Die Erzählsituation ist durchaus raffiniert und spannungsförderlich: Kayleigh arbeitet längst nicht mehr für Hexa, sondern sitzt an einer Museumskasse; nebenbei macht sie eine Therapie. Inzwischen strengt ein Anwalt namens Stitic eine Sammelklage an, durch die ihre traumatisierten Kolleg:innen entschädigt werden sollen. Einer schläft inzwischen mit einem Gewehr am Bett, andere leiden an Verfolgungswahn oder sind depressiv geworden. Aber Kayleigh will sich an der Klage nicht beteiligen. Warum, das erklärt sie in dem Roman, der als Absageschreiben an „Herrn Stitic“ zu verstehen ist. Und der gleichermaßen Bericht wie Bekenntnis einer Erzählerin ist, die sich und ihrem Verstand nicht mehr über den Weg traut. Umso gebannter folgt man ihren Erinnerungen.

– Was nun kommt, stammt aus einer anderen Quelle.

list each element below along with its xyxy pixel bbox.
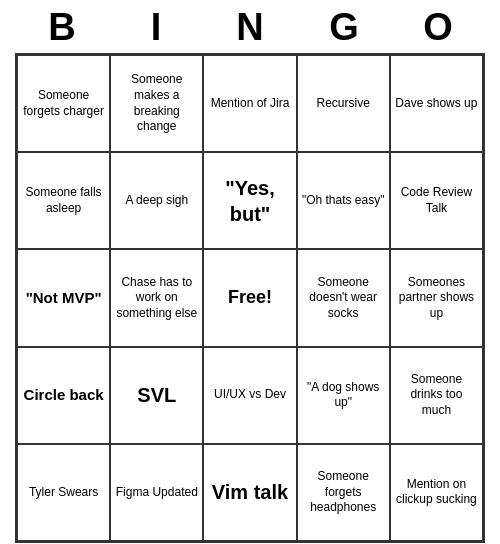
bingo-letter-i: I [113, 6, 199, 49]
bingo-letter-o: O [395, 6, 481, 49]
bingo-cell-r1c0[interactable]: Someone falls asleep [17, 152, 110, 249]
bingo-cell-r2c4[interactable]: Someones partner shows up [390, 249, 483, 346]
bingo-cell-r0c4[interactable]: Dave shows up [390, 55, 483, 152]
bingo-cell-r4c3[interactable]: Someone forgets headphones [297, 444, 390, 541]
bingo-cell-r3c1[interactable]: SVL [110, 347, 203, 444]
bingo-cell-r1c2[interactable]: "Yes, but" [203, 152, 296, 249]
bingo-cell-r3c3[interactable]: "A dog shows up" [297, 347, 390, 444]
bingo-grid: Someone forgets chargerSomeone makes a b… [15, 53, 485, 543]
bingo-cell-r4c2[interactable]: Vim talk [203, 444, 296, 541]
bingo-letter-b: B [19, 6, 105, 49]
bingo-cell-r3c0[interactable]: Circle back [17, 347, 110, 444]
bingo-title: BINGO [15, 0, 485, 53]
bingo-cell-r1c1[interactable]: A deep sigh [110, 152, 203, 249]
bingo-letter-n: N [207, 6, 293, 49]
bingo-cell-r0c0[interactable]: Someone forgets charger [17, 55, 110, 152]
bingo-cell-r1c3[interactable]: "Oh thats easy" [297, 152, 390, 249]
bingo-cell-r2c3[interactable]: Someone doesn't wear socks [297, 249, 390, 346]
bingo-cell-r2c1[interactable]: Chase has to work on something else [110, 249, 203, 346]
bingo-cell-r4c0[interactable]: Tyler Swears [17, 444, 110, 541]
bingo-cell-r1c4[interactable]: Code Review Talk [390, 152, 483, 249]
bingo-cell-r2c0[interactable]: "Not MVP" [17, 249, 110, 346]
bingo-cell-r3c2[interactable]: UI/UX vs Dev [203, 347, 296, 444]
bingo-cell-r3c4[interactable]: Someone drinks too much [390, 347, 483, 444]
bingo-cell-r4c4[interactable]: Mention on clickup sucking [390, 444, 483, 541]
bingo-cell-r0c3[interactable]: Recursive [297, 55, 390, 152]
bingo-letter-g: G [301, 6, 387, 49]
bingo-cell-r2c2[interactable]: Free! [203, 249, 296, 346]
bingo-cell-r4c1[interactable]: Figma Updated [110, 444, 203, 541]
bingo-cell-r0c1[interactable]: Someone makes a breaking change [110, 55, 203, 152]
bingo-cell-r0c2[interactable]: Mention of Jira [203, 55, 296, 152]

Denn die traumatisierende Wirkung dieses Jobs dringt nur schleichend in den Alltag der Hexa-Mitarbeiter:innen ein. Zunächst sieht im Leben der Protagonistin alles rosig aus: Kayleigh bekommt nicht nur endlich ihre Kreditschulden in den Griff, sie verliebt sich auch in eine Kollegin, Sigrid. Und die anderen im Team sieht sie als „Freunde“. Dass die Kolleg:innen abends in der Bar schon mal rassistische oder homophobe Sprüche klopfen, dafür hat Kayleigh durchaus Verständnis, jede*r muss mal Dampf ablassen. Eher lächerlich erscheinen ihr dagegen Sigrids Versuche, sich mit Meditation und bewusster Ernährung vom digitalen Dreck zu reinigen, der ihr Nacht für Nacht den Schlaf raubt. Dann ist da die seltsame Uhr, die einer ihrer Kollegen trägt und die ihn als Anhänger der Theorie von der „flachen Erde“ ausweist. Und wieso finden andere beim Gespräch in der Mittagspause plötzlich, die Sache mit dem Holocaust sei doch eigentlich „nicht richtig glaubwürdig“?

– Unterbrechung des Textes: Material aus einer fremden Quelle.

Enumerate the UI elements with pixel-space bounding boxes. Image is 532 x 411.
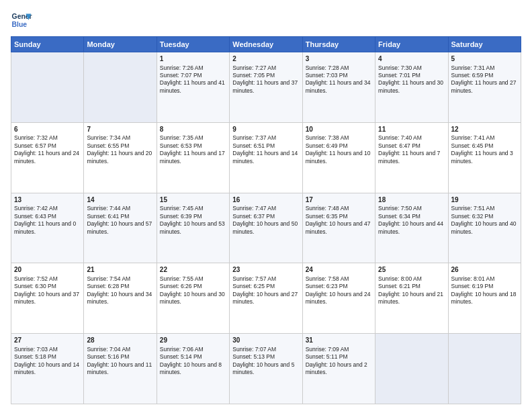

Zu letzteren gehört, wie sich herausstellt, auch Kayleighs Freundin, die sonst so empathische Sigrid, die als einzige dem vermeintlichen Selbstmörder auf dem Dach zu Hilfe eilen wollte. Hat Sigrid Recht mit ihrem Vorwurf, die Ich-Erzählerin überschreite ständig Grenzen, nicht zuletzt im Bett? Oder ist das nur Ausdruck ihrer Paranoia? So verstörend wie diese Beziehung gestaltet sich auch das Ende dieses empfehlenswerten Kurzromans über bislang wenig bekannte Schattenseiten von Social Media.